Saudi Arabia is a US colony. It owes its existence to the British Empire, and it owes its continued existence to the United States. This is not widely known. Folks just assume that Saudi Arabia was always there, they got lucky with oil, and now we’re stuck with them. That’s not how it went at all. It’s probably worth documenting this claim in a longer blog post than normal. It’s a bit too complex to wrap into this video.

The Saud family, and its nasty relationship with religious extremism does go back a ways. I document this relationship at length in the essay, which I recommend you buy. They managed to put together a pretty impressive, if briefly lived state in the late 1700s and early 1800s. They held Mecca and Medina briefly, from 1802 to 1818. They were booted out of there by an Ottoman Egyptian Army. The Saud family then managed to put together another chunk of land based around Riyadh, but by the 1890s they were refugees, forced to seek shelter in Kuwait. If you’d picked a family ca. 1910 to end up the most powerful (and possibly richest) of the last royal families standing it certainly wouldn’t have been the Sauds.

Which is where the British empire stepped in. In 1915 the British were fighting World War I against the Ottoman Empire, among others. They were looking to support any Arab leader they could against the Ottomans, who had controlled the Middle East since the 1500s. Have you seen Lawrence of Arabia? That’s about the British support given to the Hashemite family, that had ruled Mecca for hundreds of years. The Arab Revolt that made Lawrence a celebrity was led by Faisal of the Hashemites. This was all lovely, stuck it to the Ottomans, and turned Faisal into a somewhat internationally respected figure.

This presented the British with a problem when the war ended in 1918. They had Faisal, a well respected, charismatic leader, with established connections to the Arab urban centers, and some modernizing instincts. Faisal had a pan-Arab mindset, and envisioned a unified, powerful and developing Arab state, stretching from his family’s territory in Mecca and Medina as far as Damascus and Baghdad, and maybe beyond. This was more or less what he had been promised during the War, and he went to the Paris Peace conference to press his case.

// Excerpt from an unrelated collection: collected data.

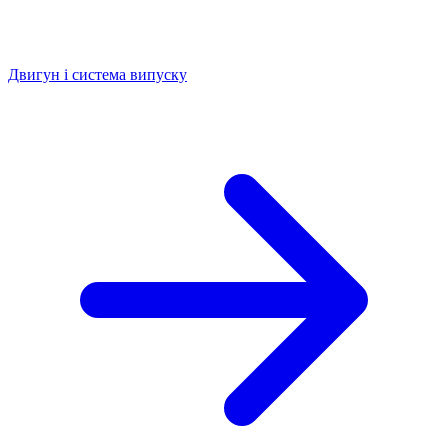
Двигун і система випуску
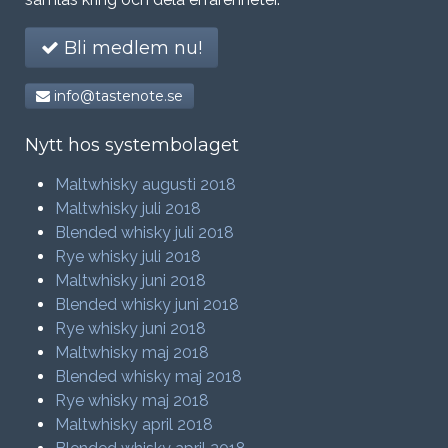
Bli medlem nu!
info@tastenote.se
Nytt hos systembolaget
Maltwhisky augusti 2018
Maltwhisky juli 2018
Blended whisky juli 2018
Rye whisky juli 2018
Maltwhisky juni 2018
Blended whisky juni 2018
Rye whisky juni 2018
Maltwhisky maj 2018
Blended whisky maj 2018
Rye whisky maj 2018
Maltwhisky april 2018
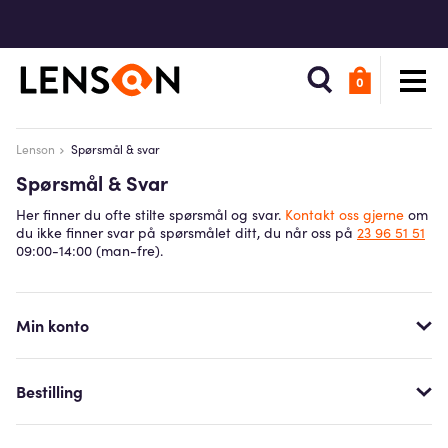
0
Lenson
Spørsmål & svar
Spørsmål & Svar
Her finner du ofte stilte spørsmål og svar.
Kontakt oss gjerne
om
du ikke finner svar på spørsmålet ditt, du når oss på
23 96 51 51
09:00-14:00 (man-fre).
Min konto
Bestilling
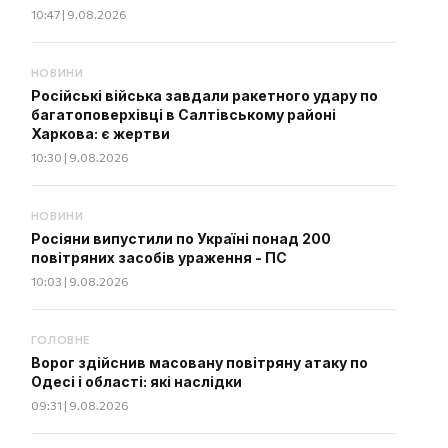
10:47 | 9.08.2026
НОВИНИ
Російські війська завдали ракетного удару по
багатоповерхівці в Салтівському районі
Харкова: є жертви
10:30 | 9.08.2026
НОВИНИ
Росіяни випустили по Україні понад 200
повітряних засобів ураження - ПС
10:03 | 9.08.2026
ГОЛОВНЕ
Ворог здійснив масовану повітряну атаку по
Одесі і області: які наслідки
09:31 | 9.08.2026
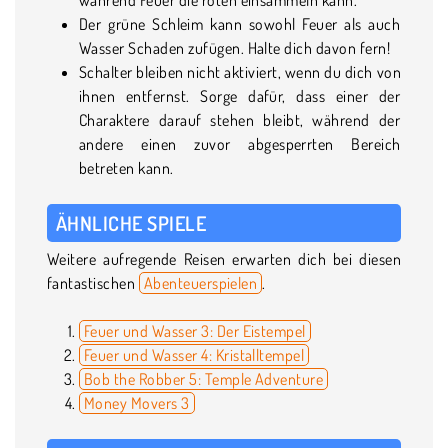
Der grüne Schleim kann sowohl Feuer als auch
Wasser Schaden zufügen. Halte dich davon fern!
Schalter bleiben nicht aktiviert, wenn du dich von
ihnen entfernst. Sorge dafür, dass einer der
Charaktere darauf stehen bleibt, während der
andere einen zuvor abgesperrten Bereich
betreten kann.
ÄHNLICHE SPIELE
Weitere aufregende Reisen erwarten dich bei diesen
fantastischen
Abenteuerspielen
.
Feuer und Wasser 3: Der Eistempel
Feuer und Wasser 4: Kristalltempel
Bob the Robber 5: Temple Adventure
Money Movers 3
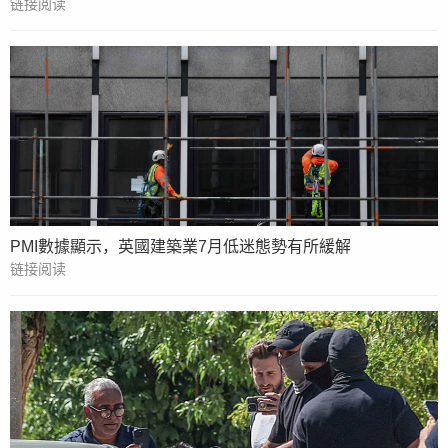
链接阅读
PMI數據顯示，英國建築業7月低迷態勢有所緩解
链接阅读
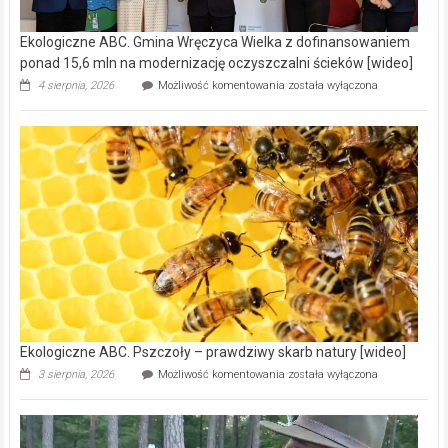
Ekologiczne ABC. Gmina Wręczyca Wielka z dofinansowaniem
ponad 15,6 mln na modernizację oczyszczalni ścieków [wideo]
Ekologiczne
4 sierpnia, 2026
Możliwość komentowania
została wyłączona
ABC.
Gmina
Wręczyca
Wielka
z
dofinansowaniem
ponad
15,6
mln
na
modernizację
oczyszczalni
ścieków
[wideo]
Ekologiczne ABC. Pszczoły – prawdziwy skarb natury [wideo]
Ekologiczne
3 sierpnia, 2026
Możliwość komentowania
została wyłączona
ABC.
Pszczoły
–
prawdziwy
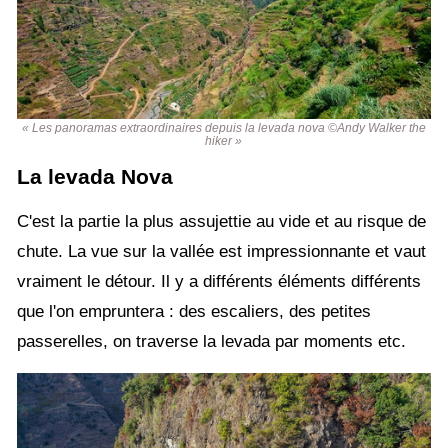
« Les panoramas extraordinaires depuis la levada nova ©Andy Walker the
hiker »
La levada Nova
C'est la partie la plus assujettie au vide et au risque de
chute. La vue sur la vallée est impressionnante et vaut
vraiment le détour. Il y a différents éléments différents
que l'on empruntera : des escaliers, des petites
passerelles, on traverse la levada par moments etc.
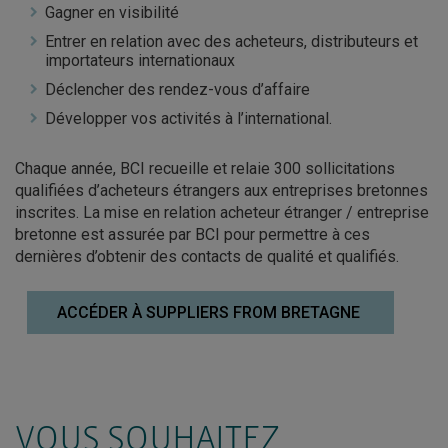
Gagner en visibilité
Entrer en relation avec des acheteurs, distributeurs et
importateurs internationaux
Déclencher des rendez-vous d’affaire
Développer vos activités à l’international.
Chaque année, BCI recueille et relaie 300 sollicitations
qualifiées d’acheteurs étrangers aux entreprises bretonnes
inscrites. La mise en relation acheteur étranger / entreprise
bretonne est assurée par BCI pour permettre à ces
dernières d’obtenir des contacts de qualité et qualifiés.
ACCÉDER À SUPPLIERS FROM BRETAGNE
VOUS SOUHAITEZ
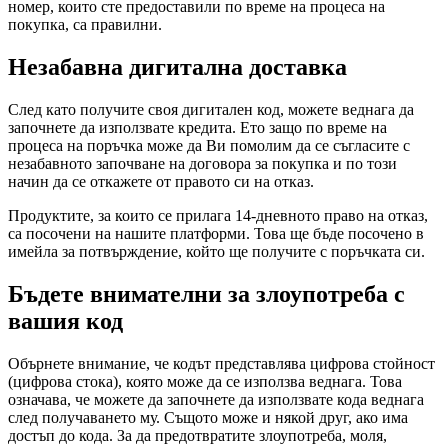
номер, които сте предоставили по време на процеса на
покупка, са правилни.
Незабавна дигитална доставка
След като получите своя дигитален код, можете веднага да
започнете да използвате кредита. Ето защо по време на
процеса на поръчка може да Ви помолим да се съгласите с
незабавното започване на договора за покупка и по този
начин да се откажете от правото си на отказ.
Продуктите, за които се прилага 14-дневното право на отказ,
са посочени на нашите платформи. Това ще бъде посочено в
имейла за потвърждение, който ще получите с поръчката си.
Бъдете внимателни за злоупотреба с
вашия код
Обърнете внимание, че кодът представлява цифрова стойност
(цифрова стока), която може да се използва веднага. Това
означава, че можете да започнете да използвате кода веднага
след получаването му. Същото може и някой друг, ако има
достъп до кода. За да предотвратите злоупотреба, моля,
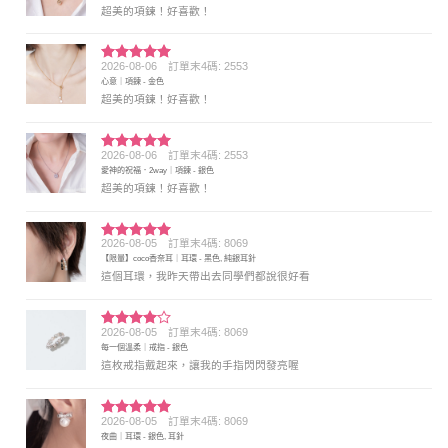
超美的項鍊！好喜歡！
2026-08-06
訂單末4碼: 2553
評分
5
滿
心意｜項鍊 - 金色
分 5
超美的項鍊！好喜歡！
2026-08-06
訂單末4碼: 2553
評分
5
滿
愛神的祝福．2way｜項鍊 - 銀色
分 5
超美的項鍊！好喜歡！
2026-08-05
訂單末4碼: 8069
評分
5
滿
【限量】coco香奈耳｜耳環 - 黑色, 純銀耳針
分 5
這個耳環，我昨天帶出去同學們都說很好看
2026-08-05
訂單末4碼: 8069
評分
4
每一個溫柔｜戒指 - 銀色
滿分 5
這枚戒指戴起來，讓我的手指閃閃發亮喔
2026-08-05
訂單末4碼: 8069
評分
5
滿
夜曲｜耳環 - 銀色, 耳針
分 5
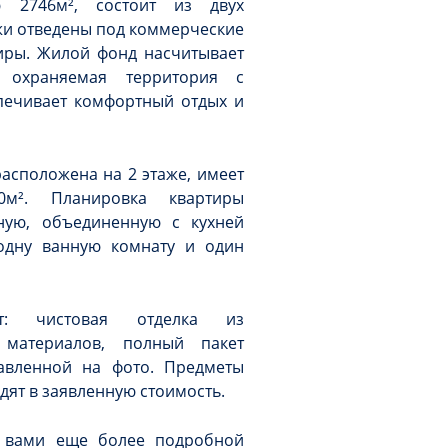
ю 2746м², состоит из двух
жи отведены под коммерческие
ры. Жилой фонд насчитывает
 охраняемая территория с
печивает комфортный отдых и
асположена на 2 этаже, имеет
м². Планировка квартиры
ную, объединенную с кухней
 одну ванную комнату и один
т: чистовая отделка из
 материалов, полный пакет
авленной на фото. Предметы
одят в заявленную стоимость.
с вами еще более подробной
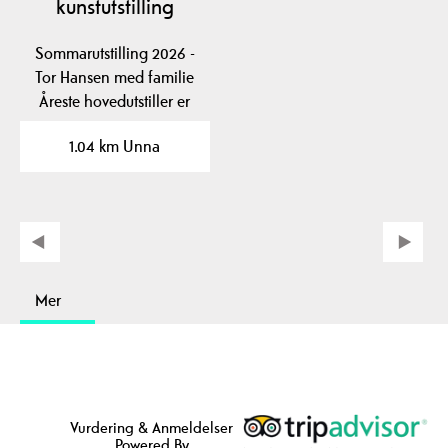
kunstutstilling
Sommarutstilling 2026 -
Tor Hansen med familie
Åreste hovedutstiller er
Tore Hansen som…
1.04 km Unna
Mer
Vurdering & Anmeldelser
Powered By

But the British didn’t want that. They wanted the territory for themselves. They got it, establishing “Mandates” in Palestine and Iraq. The Brits got Baghdad and Jerusalem, and the French got Damascus, establishing what became the ill-fated state of Syria. Arabia, or rather all the unimportant and desert bits of Arabia were left to the Hashemites. But not just the Hashemites. The British continued to support the Sauds, with cash subsidies, and a ton of surplus munitions from the war. It depends who you read, but many sources maintain that the British subsidies were the only thing keeping the dirt poor and enthusiastically anti-modern Saudi army going.

If you were the British who would you rather support as a neighbor? A charismatic descendant of the prophet, experienced in international diplomacy? Or a bunch of desert whackos? The desert whackos looked a lot less threatening. The British continued to support both families, but it’s unlikely that they were all that disturbed when the Sauds came screaming out of the desert and took Mecca and Medina in 1925. This conquest was accompanied by strikingly ISIS like destruction of ‘idolatrous’ Muslim heritage sites and massacres of non-combatants. The British didn’t lift a finger to help the Hashemites reclaim their historic lands. They felt a bit bad though, so they made Faisal King of Iraq. In May 1953 his descendants were massacred, and the monarchy was ended in one of Iraq’s many brutal changes of government. King Abdullah II of Jordan is the last ruling member of the Hashemite dynasty, descended from one of Faisal’s brothers. The Sauds got Mecca and Medina, the de facto leadership of Sunni Islam, and extraordinary oil wealth. The Hashemites got that really cool set from the climax of Indiana Jones and the Last Crusade.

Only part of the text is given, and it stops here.